- **About this exercise**
Where the string "الصفحة" shows up in a line of the records, copy that line.

### Material shown

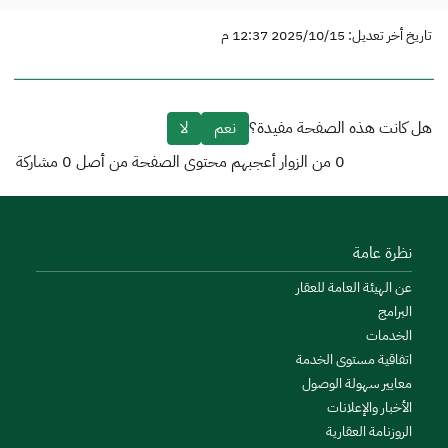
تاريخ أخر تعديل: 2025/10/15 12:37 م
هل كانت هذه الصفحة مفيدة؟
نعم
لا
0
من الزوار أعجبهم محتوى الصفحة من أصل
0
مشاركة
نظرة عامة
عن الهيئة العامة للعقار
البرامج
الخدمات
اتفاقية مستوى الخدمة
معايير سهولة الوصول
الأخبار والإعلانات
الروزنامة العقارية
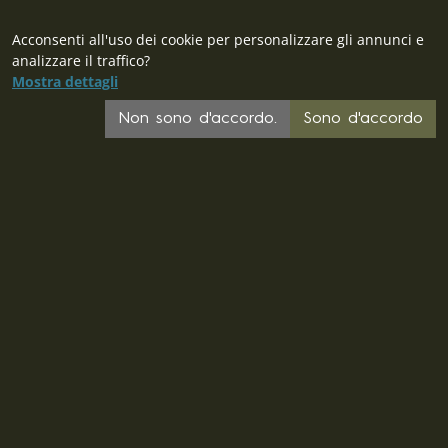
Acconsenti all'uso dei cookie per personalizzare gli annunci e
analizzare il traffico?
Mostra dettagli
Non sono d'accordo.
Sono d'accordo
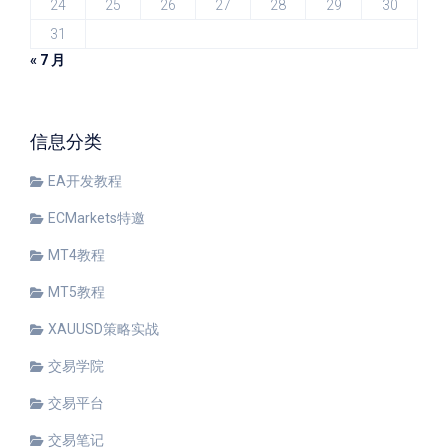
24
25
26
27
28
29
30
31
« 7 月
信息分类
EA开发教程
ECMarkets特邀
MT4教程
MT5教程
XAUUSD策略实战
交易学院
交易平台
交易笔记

######

- **Your solution**
هل كانت هذه الصفحة مفيدة؟
من الزوار أعجبهم محتوى الصفحة من أصل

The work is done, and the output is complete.